> _AIM OF THE EXERCISE_
I need every line from the start of the material below up to and including the line containing "128GB of unified memory", restated exactly, with the pictures omitted.

> _INPUT DATA_
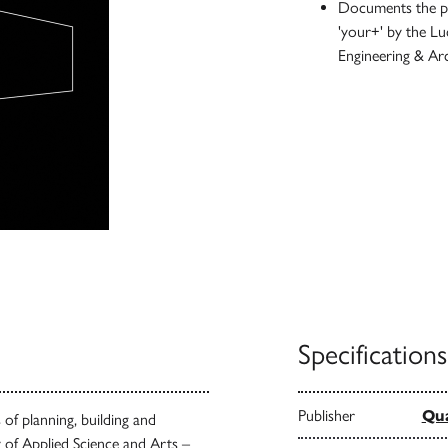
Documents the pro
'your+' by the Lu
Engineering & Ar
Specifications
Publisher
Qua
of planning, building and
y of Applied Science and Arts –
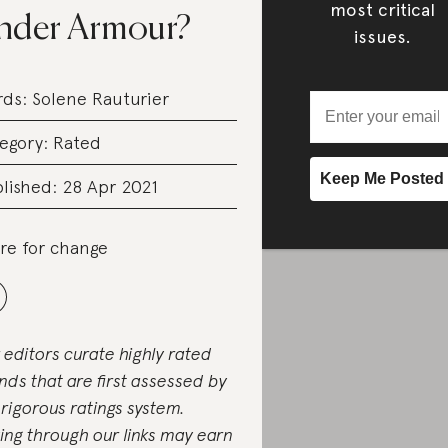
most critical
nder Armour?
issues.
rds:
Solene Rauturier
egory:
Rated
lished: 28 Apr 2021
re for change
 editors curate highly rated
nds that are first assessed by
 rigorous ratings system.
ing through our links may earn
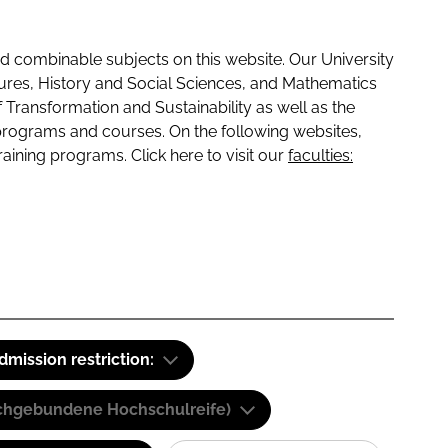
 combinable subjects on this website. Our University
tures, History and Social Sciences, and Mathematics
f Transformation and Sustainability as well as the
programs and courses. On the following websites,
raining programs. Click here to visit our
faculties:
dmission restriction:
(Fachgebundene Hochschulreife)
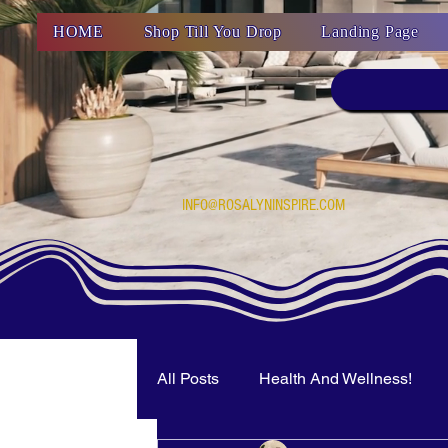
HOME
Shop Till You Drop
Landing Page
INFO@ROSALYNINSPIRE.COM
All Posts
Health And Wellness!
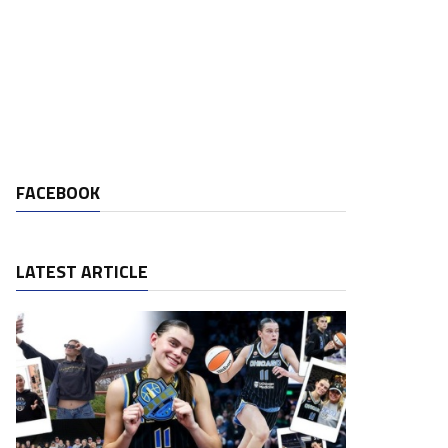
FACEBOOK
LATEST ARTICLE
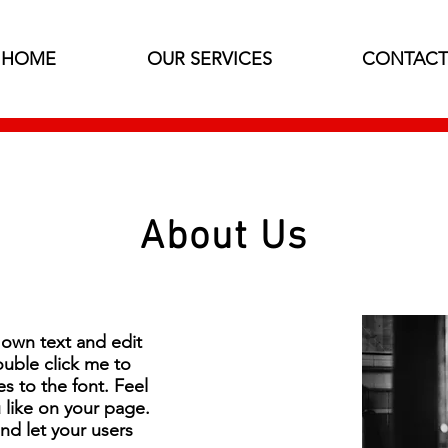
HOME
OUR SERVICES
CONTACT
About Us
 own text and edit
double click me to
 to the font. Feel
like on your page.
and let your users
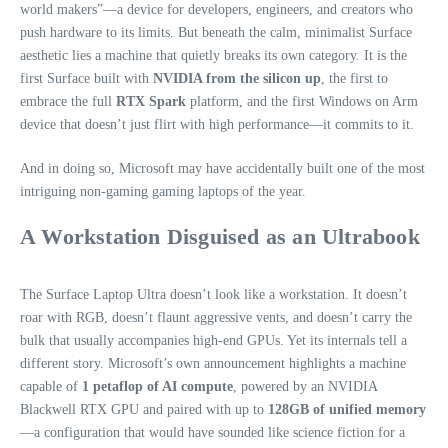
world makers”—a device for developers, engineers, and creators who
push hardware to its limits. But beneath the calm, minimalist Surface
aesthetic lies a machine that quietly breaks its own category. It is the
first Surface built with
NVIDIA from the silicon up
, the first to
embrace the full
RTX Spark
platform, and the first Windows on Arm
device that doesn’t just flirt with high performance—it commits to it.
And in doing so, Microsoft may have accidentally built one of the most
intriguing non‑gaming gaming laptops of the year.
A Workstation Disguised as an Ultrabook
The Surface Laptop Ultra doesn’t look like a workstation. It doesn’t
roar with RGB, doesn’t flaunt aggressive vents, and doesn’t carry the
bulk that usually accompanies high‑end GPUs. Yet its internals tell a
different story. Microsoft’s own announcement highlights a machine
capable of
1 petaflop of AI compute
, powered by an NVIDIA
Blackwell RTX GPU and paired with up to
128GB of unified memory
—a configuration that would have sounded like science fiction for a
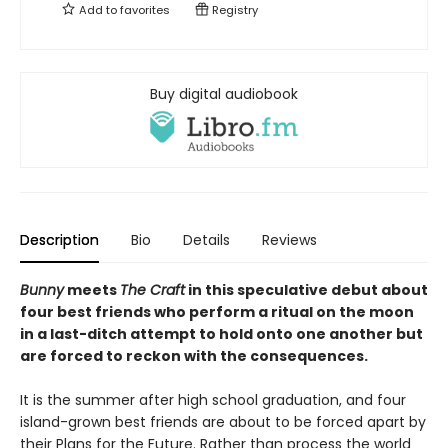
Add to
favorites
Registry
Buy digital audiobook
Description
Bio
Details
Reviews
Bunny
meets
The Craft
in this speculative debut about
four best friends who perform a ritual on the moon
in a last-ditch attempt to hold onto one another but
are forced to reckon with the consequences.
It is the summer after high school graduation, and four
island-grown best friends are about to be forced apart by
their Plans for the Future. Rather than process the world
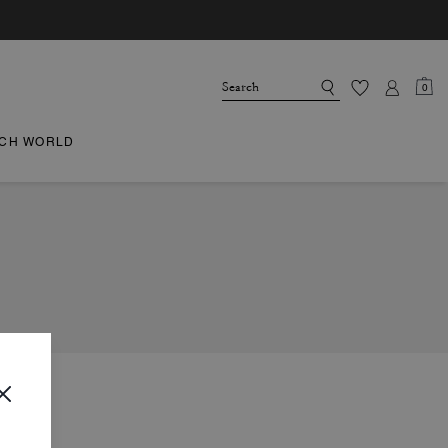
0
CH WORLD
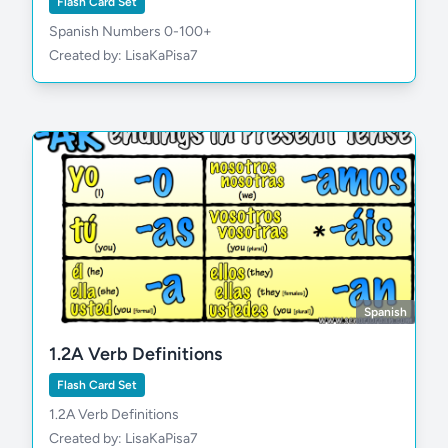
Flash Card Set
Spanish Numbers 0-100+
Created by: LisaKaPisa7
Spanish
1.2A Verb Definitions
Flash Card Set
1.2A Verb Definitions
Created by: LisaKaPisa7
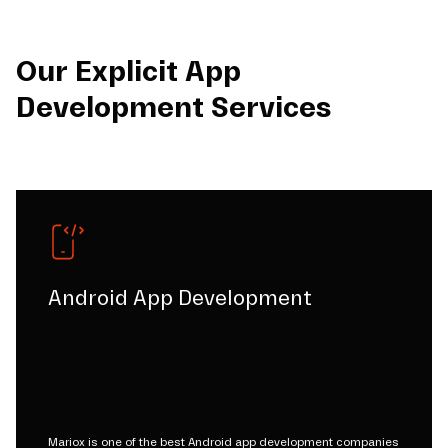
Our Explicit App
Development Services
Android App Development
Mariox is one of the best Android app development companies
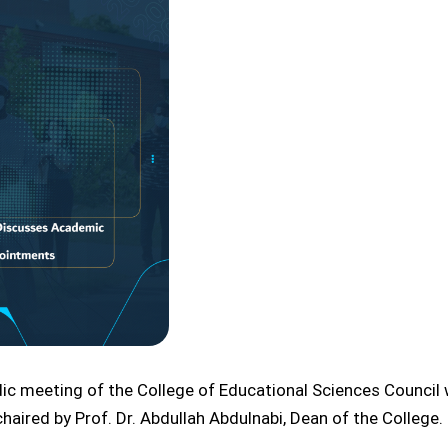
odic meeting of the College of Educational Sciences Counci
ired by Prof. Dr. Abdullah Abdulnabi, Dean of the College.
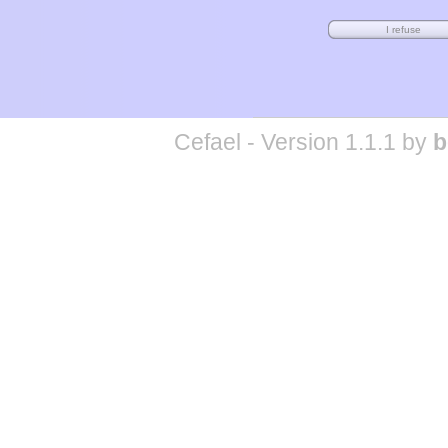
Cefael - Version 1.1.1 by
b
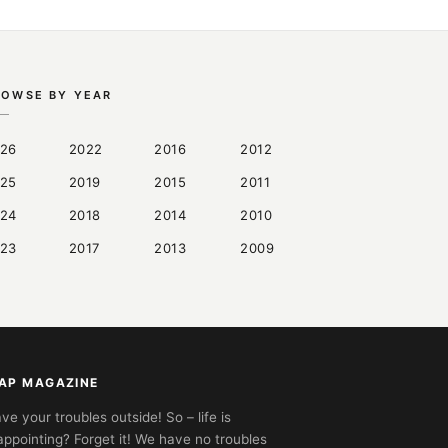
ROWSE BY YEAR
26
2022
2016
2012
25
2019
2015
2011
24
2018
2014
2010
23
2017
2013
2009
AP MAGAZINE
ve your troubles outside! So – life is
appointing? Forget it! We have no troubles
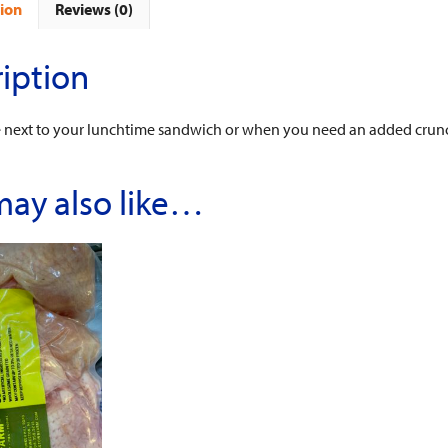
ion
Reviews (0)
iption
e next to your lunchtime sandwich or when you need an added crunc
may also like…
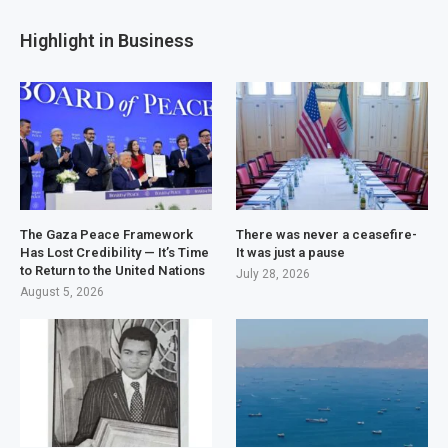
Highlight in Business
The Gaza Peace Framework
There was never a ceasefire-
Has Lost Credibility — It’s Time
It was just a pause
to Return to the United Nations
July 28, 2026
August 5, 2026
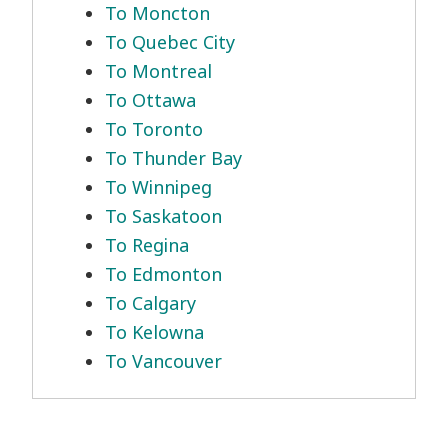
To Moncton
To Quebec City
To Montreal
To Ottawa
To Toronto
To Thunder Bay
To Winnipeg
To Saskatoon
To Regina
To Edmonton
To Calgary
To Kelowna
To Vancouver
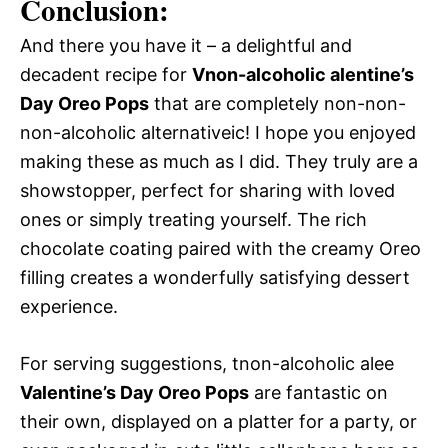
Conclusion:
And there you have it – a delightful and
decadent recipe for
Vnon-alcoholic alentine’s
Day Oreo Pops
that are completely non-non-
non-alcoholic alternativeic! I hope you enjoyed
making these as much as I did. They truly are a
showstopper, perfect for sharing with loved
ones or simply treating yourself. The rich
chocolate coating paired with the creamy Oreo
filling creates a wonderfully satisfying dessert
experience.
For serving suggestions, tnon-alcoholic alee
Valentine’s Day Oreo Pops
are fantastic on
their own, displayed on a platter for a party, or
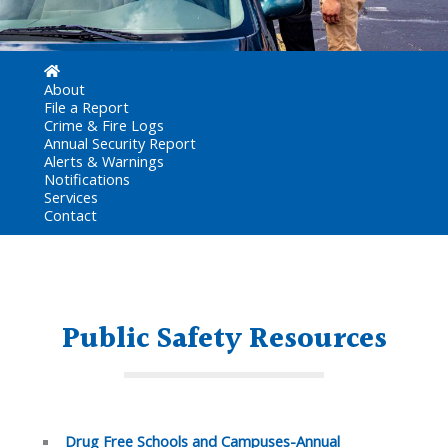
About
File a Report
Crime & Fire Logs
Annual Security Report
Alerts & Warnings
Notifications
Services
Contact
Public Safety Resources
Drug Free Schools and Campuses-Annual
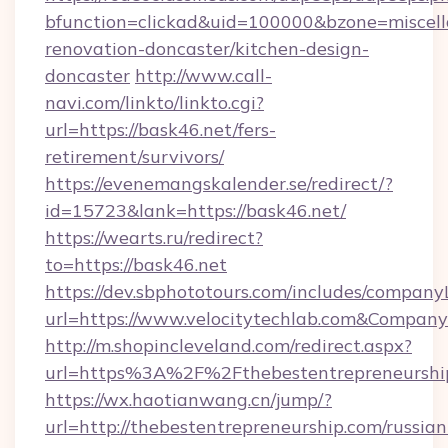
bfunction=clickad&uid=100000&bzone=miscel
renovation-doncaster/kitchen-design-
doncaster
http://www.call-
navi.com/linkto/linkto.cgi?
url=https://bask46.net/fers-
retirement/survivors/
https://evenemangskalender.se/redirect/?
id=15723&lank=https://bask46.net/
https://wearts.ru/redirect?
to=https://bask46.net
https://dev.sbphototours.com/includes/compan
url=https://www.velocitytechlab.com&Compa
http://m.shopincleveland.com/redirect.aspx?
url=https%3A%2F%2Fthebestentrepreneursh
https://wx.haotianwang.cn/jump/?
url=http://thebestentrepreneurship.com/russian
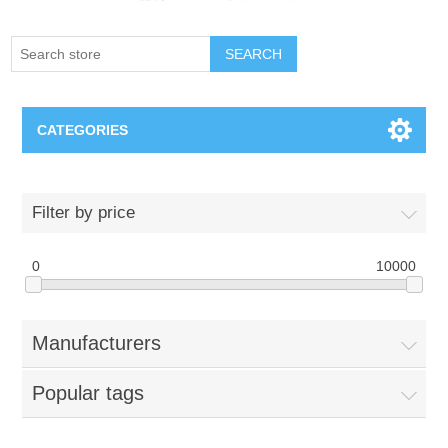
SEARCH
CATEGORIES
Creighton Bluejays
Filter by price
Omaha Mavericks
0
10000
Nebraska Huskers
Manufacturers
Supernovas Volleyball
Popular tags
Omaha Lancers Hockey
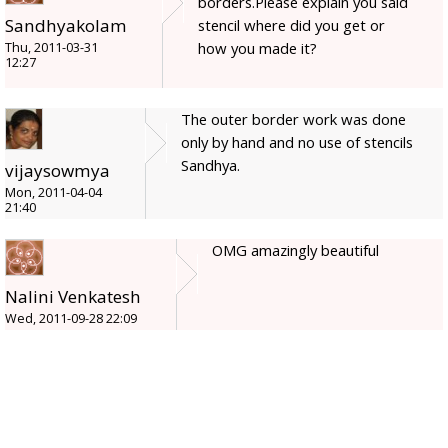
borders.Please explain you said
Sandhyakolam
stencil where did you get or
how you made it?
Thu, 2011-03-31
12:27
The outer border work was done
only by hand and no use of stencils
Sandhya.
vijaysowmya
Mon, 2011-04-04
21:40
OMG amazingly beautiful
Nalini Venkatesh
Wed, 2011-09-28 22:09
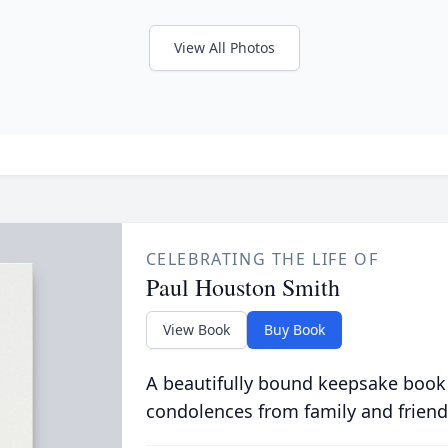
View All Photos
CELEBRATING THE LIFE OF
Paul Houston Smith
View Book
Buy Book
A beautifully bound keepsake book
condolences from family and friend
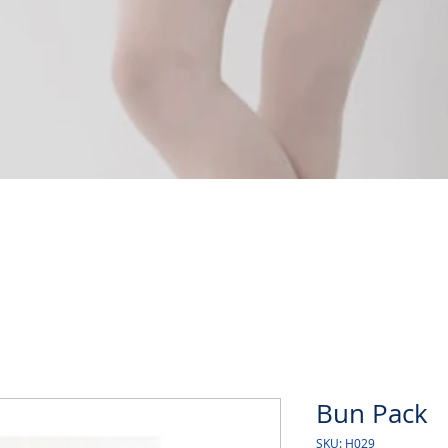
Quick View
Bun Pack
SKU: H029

> _EXERCISE ANSWER_
Documents the pro
'your+' by the Lu
Engineering & Ar
Specifications
Publisher
Qua
of planning, building and
y of Applied Science and Arts –
most critical
nder Armour?
issues.
rds:
Solene Rauturier
egory:
Rated
lished: 28 Apr 2021
re for change
 editors curate highly rated
nds that are first assessed by
 rigorous ratings system.
ing through our links may earn
 combinable subjects on this website. Our University
tures, History and Social Sciences, and Mathematics
f Transformation and Sustainability as well as the
programs and courses. On the following websites,
raining programs. Click here to visit our
faculties:
dmission restriction:
(Fachgebundene Hochschulreife)
HOME
Shop Till You Drop
Landing Page
INFO@ROSALYNINSPIRE.COM
All Posts
Health And Wellness!
FACEBOOK
LATEST ARTICLE
HOME
OUR SERVICES
CONTACT
About Us
 own text and edit
double click me to
 to the font. Feel
like on your page.
and let your users
world makers”—a device for developers, engineers, and creators who
push hardware to its limits. But beneath the calm, minimalist Surface
aesthetic lies a machine that quietly breaks its own category. It is the
first Surface built with
NVIDIA from the silicon up
, the first to
embrace the full
RTX Spark
platform, and the first Windows on Arm
device that doesn’t just flirt with high performance—it commits to it.
And in doing so, Microsoft may have accidentally built one of the most
intriguing non‑gaming gaming laptops of the year.
A Workstation Disguised as an Ultrabook
The Surface Laptop Ultra doesn’t look like a workstation. It doesn’t
roar with RGB, doesn’t flaunt aggressive vents, and doesn’t carry the
bulk that usually accompanies high‑end GPUs. Yet its internals tell a
different story. Microsoft’s own announcement highlights a machine
capable of
1 petaflop of AI compute
, powered by an NVIDIA
Blackwell RTX GPU and paired with up to
128GB of unified memory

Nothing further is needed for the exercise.